- _Assignment_
Copy each line from the entries that the word "avec" appears in.

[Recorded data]
※ ※ ※

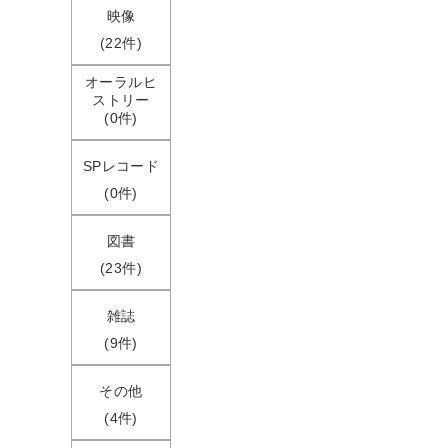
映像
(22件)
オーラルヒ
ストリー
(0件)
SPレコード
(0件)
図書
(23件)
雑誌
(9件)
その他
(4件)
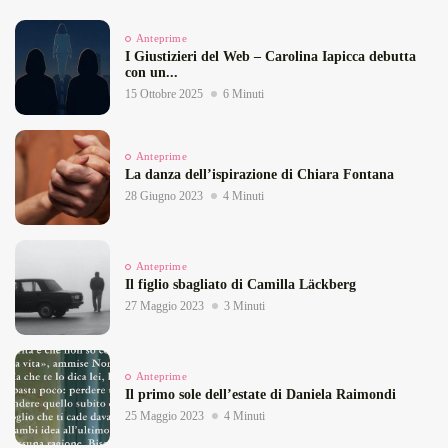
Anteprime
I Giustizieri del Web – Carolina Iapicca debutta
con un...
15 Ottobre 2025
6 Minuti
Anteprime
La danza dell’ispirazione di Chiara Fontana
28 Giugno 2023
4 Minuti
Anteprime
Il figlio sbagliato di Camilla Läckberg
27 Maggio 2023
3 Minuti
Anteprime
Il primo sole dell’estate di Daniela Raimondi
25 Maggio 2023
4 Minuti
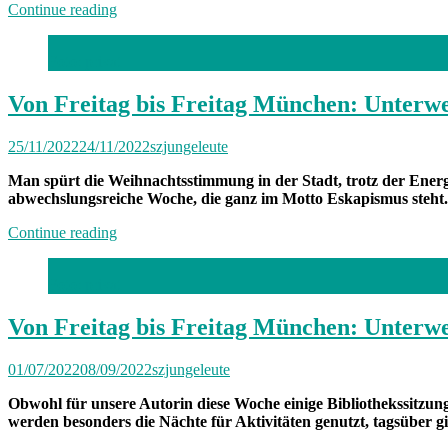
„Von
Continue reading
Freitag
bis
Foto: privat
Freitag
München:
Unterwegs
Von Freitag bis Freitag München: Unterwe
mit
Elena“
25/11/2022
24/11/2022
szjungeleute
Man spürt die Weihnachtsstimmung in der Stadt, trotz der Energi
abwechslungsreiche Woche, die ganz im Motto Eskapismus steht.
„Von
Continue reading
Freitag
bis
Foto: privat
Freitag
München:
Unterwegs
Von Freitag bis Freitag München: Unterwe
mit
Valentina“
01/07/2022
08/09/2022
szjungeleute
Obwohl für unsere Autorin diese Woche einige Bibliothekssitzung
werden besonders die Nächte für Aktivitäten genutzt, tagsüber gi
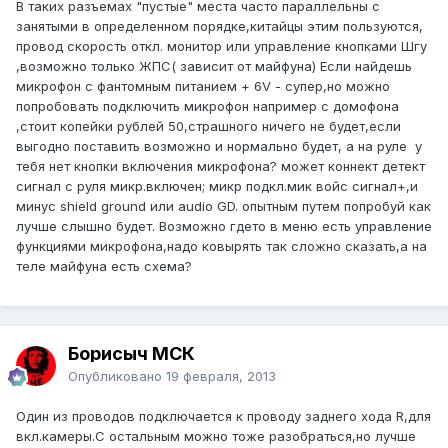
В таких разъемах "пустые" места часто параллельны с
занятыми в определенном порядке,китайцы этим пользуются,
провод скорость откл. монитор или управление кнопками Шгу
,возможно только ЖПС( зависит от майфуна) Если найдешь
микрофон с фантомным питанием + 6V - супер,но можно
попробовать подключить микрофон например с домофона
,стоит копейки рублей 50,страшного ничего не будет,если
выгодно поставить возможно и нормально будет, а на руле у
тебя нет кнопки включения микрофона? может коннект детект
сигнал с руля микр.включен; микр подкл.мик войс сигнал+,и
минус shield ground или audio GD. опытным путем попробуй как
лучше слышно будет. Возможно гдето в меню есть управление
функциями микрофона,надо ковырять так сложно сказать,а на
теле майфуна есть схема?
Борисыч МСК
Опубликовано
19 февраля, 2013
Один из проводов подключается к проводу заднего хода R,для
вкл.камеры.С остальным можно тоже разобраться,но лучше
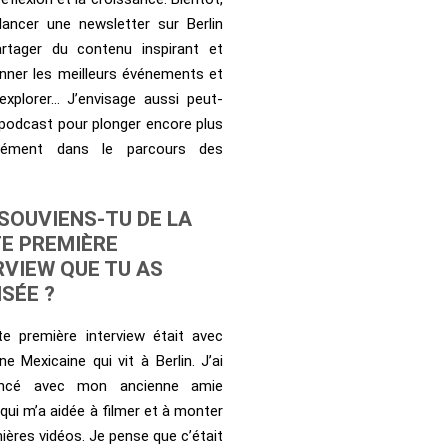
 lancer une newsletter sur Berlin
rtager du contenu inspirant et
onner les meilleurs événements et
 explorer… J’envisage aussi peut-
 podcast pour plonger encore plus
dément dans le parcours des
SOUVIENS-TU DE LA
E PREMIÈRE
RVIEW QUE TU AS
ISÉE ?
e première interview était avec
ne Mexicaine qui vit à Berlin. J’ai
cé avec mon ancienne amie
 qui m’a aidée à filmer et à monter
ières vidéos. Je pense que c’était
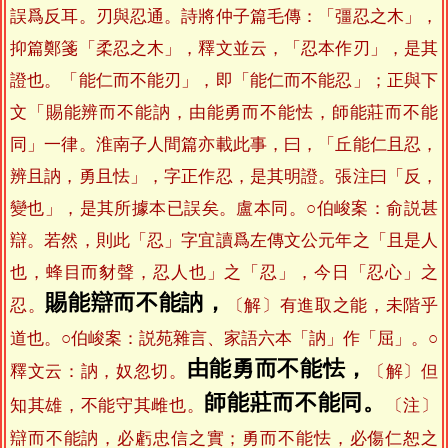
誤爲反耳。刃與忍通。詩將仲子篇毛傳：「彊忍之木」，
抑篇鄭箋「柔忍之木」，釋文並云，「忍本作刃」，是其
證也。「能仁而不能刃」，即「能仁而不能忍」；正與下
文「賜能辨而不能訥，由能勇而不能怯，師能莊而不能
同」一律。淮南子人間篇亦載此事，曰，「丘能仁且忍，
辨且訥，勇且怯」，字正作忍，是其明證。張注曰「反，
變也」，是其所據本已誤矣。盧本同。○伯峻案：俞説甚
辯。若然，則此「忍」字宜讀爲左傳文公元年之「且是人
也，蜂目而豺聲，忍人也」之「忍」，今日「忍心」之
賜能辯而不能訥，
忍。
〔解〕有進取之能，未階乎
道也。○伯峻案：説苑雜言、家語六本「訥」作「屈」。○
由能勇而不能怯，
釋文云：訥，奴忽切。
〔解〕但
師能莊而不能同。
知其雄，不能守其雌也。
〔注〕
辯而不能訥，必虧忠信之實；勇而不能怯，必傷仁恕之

※ ※ ※

- _Answer to this exercise_
e première interview était avec
cé avec mon ancienne amie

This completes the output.